The study  monitored 1,059 participants  in Greece. The average age of the people involved was 73 years old and, at this point in their lives, there was no expressive evidence of dementia. Each participant filled out a food frequency questionnaire. This was designed to determine the potential of their diet to inhibit low level physiological inflammation. The questionnaire detailed the main food groups consumed during a calendar month.

This included dairy products, cereals, fruits, vegetables, meat, fish, legumes (including beans, lentils and peas), added fats and alcohol. Each diet was then broken down and given a dietary inflammatory index score  ranging from -8.87 to 7.98. A high index (i.e., a positive figure) indicated a diet more likely to promote inflammation. This would be typically represented by lower consumption of fruits, vegetables, beans, and tea or coffee.

 

 

The study then analysed the diets of those people with a low inflammatory index score of -1.76 or lower. These people clearly consumed a diet that was much more likely to reduce inflammation in the body. They typically ate an average per week of 20 servings of fruit, 19 of vegetables, four of beans or other legumes and 11 of coffee or tea per week. They then analysed people who had a high inflammatory index (0.21 and above) and diet more likely to promote inflammation. These people ate an average per week of nine servings of fruit, 10 of vegetables, two of legumes and nine of coffee or tea.

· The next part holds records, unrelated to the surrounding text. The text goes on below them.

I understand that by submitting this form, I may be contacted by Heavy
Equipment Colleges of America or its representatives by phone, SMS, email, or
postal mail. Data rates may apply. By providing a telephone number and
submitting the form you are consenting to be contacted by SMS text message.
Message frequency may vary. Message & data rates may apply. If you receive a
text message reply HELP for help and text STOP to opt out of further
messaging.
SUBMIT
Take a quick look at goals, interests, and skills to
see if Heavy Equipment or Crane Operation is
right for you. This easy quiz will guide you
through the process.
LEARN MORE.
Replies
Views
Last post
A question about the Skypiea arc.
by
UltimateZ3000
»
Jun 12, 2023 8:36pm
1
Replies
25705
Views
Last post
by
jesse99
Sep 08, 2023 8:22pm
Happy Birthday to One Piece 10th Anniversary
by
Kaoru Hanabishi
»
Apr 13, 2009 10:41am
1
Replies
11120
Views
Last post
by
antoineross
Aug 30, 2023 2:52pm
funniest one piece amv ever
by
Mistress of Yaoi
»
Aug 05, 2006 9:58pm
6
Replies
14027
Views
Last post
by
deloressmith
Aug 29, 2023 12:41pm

Researchers followed up their initial dietary assessments by monitoring the participants over the next 3 years. During this timeframe 62 people, or 6%, developed dementia. When the study assessed the diets related to these people it was clear that they consumed diets that had a higher inflammatory index. After adjusting for age, sex and education, the study discovered that each one-point increase in dietary inflammatory index was associated with a 21% increase in dementia risk. The people who had the worst inflammatory index were three times more likely to develop dementia.

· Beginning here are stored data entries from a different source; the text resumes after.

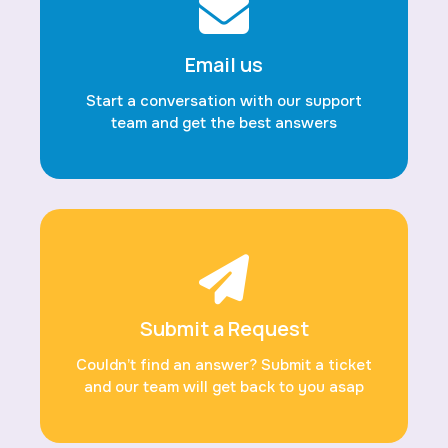
Email us
Start a conversation with our support
team and get the best answers
Submit a Request
Couldn’t find an answer? Submit a ticket
and our team will get back to you asap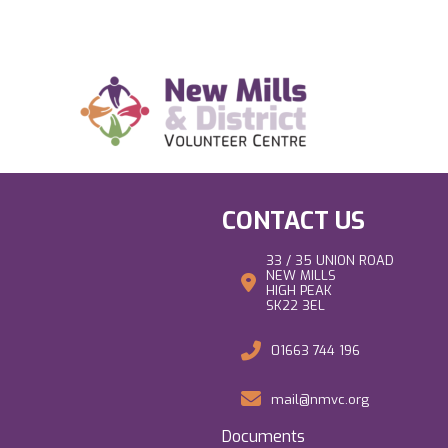
CONTACT US
33 / 35 UNION ROAD
NEW MILLS
HIGH PEAK
SK22 3EL
01663 744 196
mail@nmvc.org
Documents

One of the lead researchers Nikolaos Scarmeas of the National and Kapodistrian University of Athens in Greece, summarises by commenting there may be some potent nutritional tools in your home to help fight the inflammation that could contribute to brain ageing. Diet is a lifestyle factor you can modify, and it might play a role in combating inflammation, one of the biological pathways contributing to risk for dementia and cognitive impairment later in life.’

The study was an observational one, not a clinical trial. It does not prove that eating an anti-inflammatory diet prevents brain ageing and dementia, it only shows an association. One other important dietary component of the study was the Mediterranean diet (or MD) as the research was of course undertaken in Greece. I have also written an article in May this year exploring the link between a MD and its mitigation in the onset of Alzheimer’s.

 

 

So, what does a Mediterranean-like diet comprise? As one would assume it is characterised by high intake of vegetables, legumes, fruits, and cereals. It has a high intake of unsaturated fatty acids (mostly in the form of olive oil), but low intake of saturated fatty acids (red meats and dairy) and a moderately high intake of fish. There is a low intake of meat and poultry, and a regular but moderate amount of alcohol, primarily in the form of wine and generally during meals.

More specifically the MD is particularly rich in strong plant antioxidants (or phytochemicals) called polyphenols. A high intake of polyphenols has been strongly linked to a variety of beneficial effects on our health. Although a single food or extract cannot replace the combination of natural phytonutrients in the MD, olives, and olive oil in particular offer unique and powerful health-promoting components. Olive oil polyphenols, like other MD polyphenols, exhibit multiple protective effects that inhibit cardiovascular risk factors, and promote the inhibition of inflammation.